■ WORK TO BE COMPLETED
Go through the data below line by line and count those containing the word "Zoom". Reply with the count only.

======== MATERIAL FOR THIS EXERCISE ========

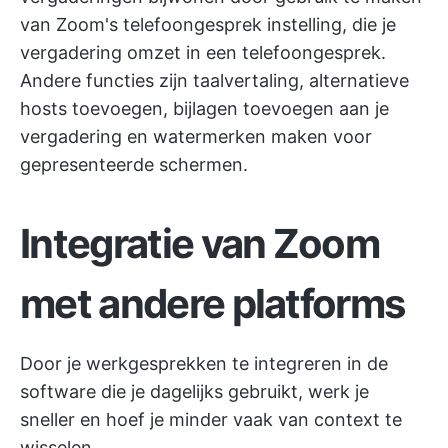
van Zoom's telefoongesprek instelling, die je
vergadering omzet in een telefoongesprek.
Andere functies zijn taalvertaling, alternatieve
hosts toevoegen, bijlagen toevoegen aan je
vergadering en watermerken maken voor
gepresenteerde schermen.
Integratie van Zoom
met andere platforms
Door je werkgesprekken te integreren in de
software die je dagelijks gebruikt, werk je
sneller en hoef je minder vaak van context te
wisselen.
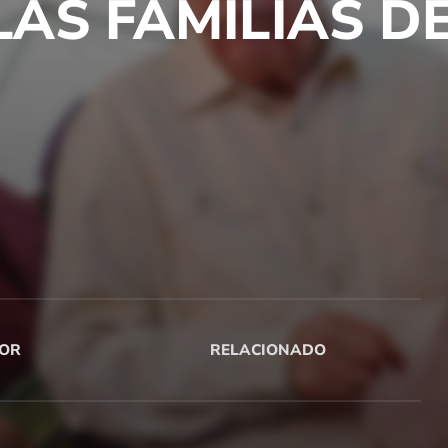
LAS FAMILIAS D
OR
RELACIONADO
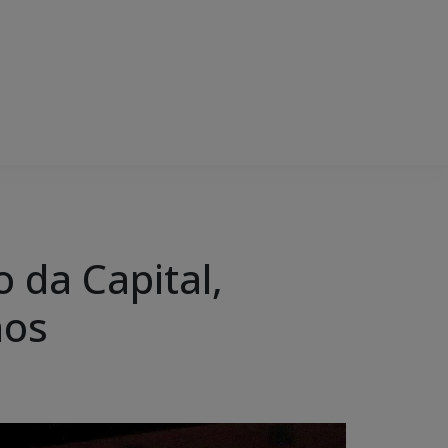
 da Capital,
nos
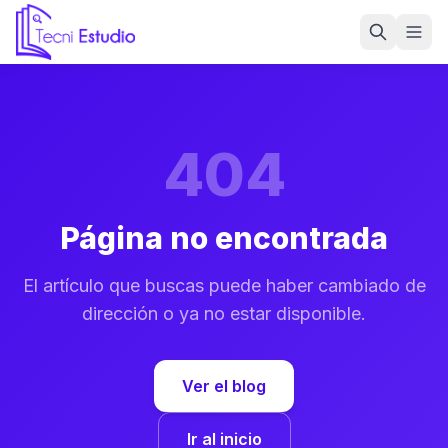
Ir a la página de inicio de Tecni Estudio
404
Página no encontrada
El artículo que buscas puede haber cambiado de
dirección o ya no estar disponible.
Ver el blog
Ir al inicio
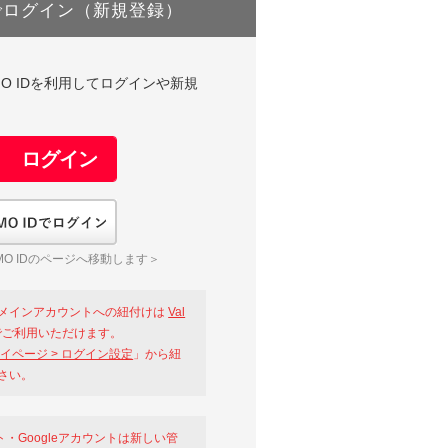
でログイン（新規登録）
DやGMO IDを利用してログインや新規
GMO IDでログイン
O IDのページへ移動します＞
メインアカウントへの紐付けは
Val
ご利用いただけます。
イページ > ログイン設定
」から紐
さい。
ント・Googleアカウントは新しい管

========

■ ANSWER TO THE EXERCISE
2